Bram writes:
> Alice first picks primes p and q, both congruent to 3 mod 4, and finds
> their product, N. She will be able to reuse N any number of times so long
> as she keeps p and q secret.

So if we use Wagner et al's simpler version of this, where the user is
asked to compute s^{2^t} mod n, I considered this myself also and it
works (I had read the timelock paper, and this is where I got it
from).

There are other properties it may be useful for hashcash to have for
some applications:

(1) safe to allow user chosen challenges
(2) efficiently verifiable by the challenger
(3) efficiently auditable (verifiable by any third party without any
    private key information)
(4) trap door for challenger (challenger can produce tokens more cheaply)
!(4) no trap door for challenger (challenger can't produce tokens more cheaply)
(5) efficiently amortizable (tokens can be efficiently combined to form
    a small combined token proving that the combined token cost the
    combined amount of CPU time to produce)
(6) non parallelizable
(7) fixed upper bound on work (eg. known solution challenges, we know
    the user won't have to spend more than a certain amount of time)

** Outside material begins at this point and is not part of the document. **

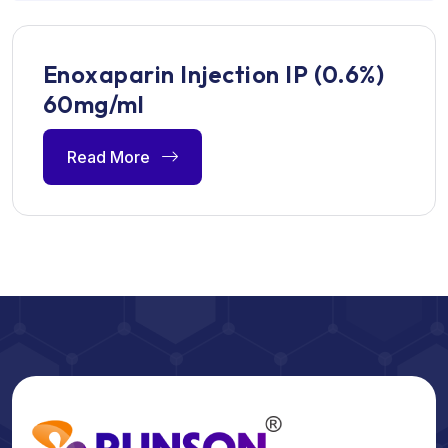
Enoxaparin Injection IP (0.6%)
60mg/ml
Read More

((4) and !(4) are opposites; (3) implies (2).

s^{2^t} exhibits properties (1), (2), (4) and (6); it could exhibit
!(4) if p and q were deleted, or n computed using some multiparty
computation.

It seems difficult to create a cost function which exhibits (3), (4)
and (6).  And even harder to add property (1) to the list.

My original hashcash scheme [1] exhibits properties (1), (2), (3).

Here's a description of an amortizable hashcash scheme exhibiting:
(3), !(4) and (5):

The motivation for property (5) (amortizable tokens) is distributed
systems (eg. cypherspace / eternity server systems), where you want a
decentralised method to vote on the popularity of documents, or
reliability, honesty etc. of other nodes.

The basic idea is that when you ask for a hash collision of 20 bits
50% of the time you get a 21 bit collision.  So it turns out if you
keep the biggest collision you've seen so far, that is in itself an
approximation of the number of collisions you've had on that string.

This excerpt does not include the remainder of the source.